Abstract

Late detection of respiratory depression in non-intubated patients compromises patient safety. SpO2 is a lagging indicator of respiratory depression and EtCO2 has proven to be unreliable in non-intubated patients. A decline in minute ventilation (MV) is the earliest sign of respiratory depression. A non-invasive respiratory volume monitor (RVM) that provides accurate, continuous MV measurements enables clinicians to predict and quantify respiratory compromise. For this observational study, practitioners were blinded to the RVM measurements and pain management followed the usual routine. Patients were stratified by their MV on PACU admission and classified as "At-Risk" or "Not-At-Risk," with progression to "Low MV" status following opioids assessed for each category. The purpose was to determine if stratifying based on MV on PACU arrival could identify patients at higher risk for respiratory depression. Ability to identify in advance patients at higher risk for respiratory depression following standard opioid dosing would drive changes in pain management and improve patient care.

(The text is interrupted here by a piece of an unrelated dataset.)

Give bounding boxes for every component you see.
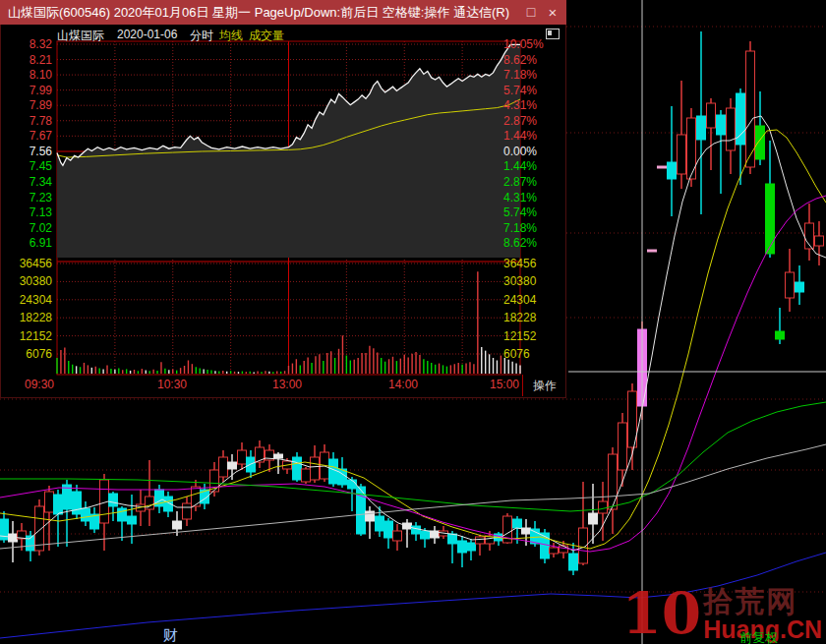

RVM and opioid administration data from 150 PACU patients following elective joint-replacement surgery were collected in an observational study. "Predicted" MV (MVPRED) and "Percent Predicted" (MVMEASURED/MVPRED×100%) were calculated for each patient using standard formulas. Prior to opioid administration, patients were classified as either "Not-At-Risk" (MV≥80% MVPRED) or "At-Risk" (MV<80% MVPRED). "Low MV" was defined as MV<40% MVPRED. Post-operative apnea (POA) was defined as ≥5 ten-second apneas per hour of PACU stay. We compared the incidences of Low MV following a single opioid dose, POA, and Low MV at discharge for both groups. In the PACU, 74/150 patients received opioids. Within 15min of opioid administration, 32% (24/74) developed Low MV. The risk-stratification algorithm identified 22/24 patients (92% sensitivity). Only 46% of them had POA, and the majority had Low MV without POA. At discharge, 29/150 patients had Low MV and those receiving opioids were 50% more likely to display Low MV (23 vs. 16%). The RVM can identify patients at-risk for opioid-induced respiratory depression and/or experiencing POA. Monitoring of MV can guide opioid-dosing regimens and may increase patient safety across the continuum of care.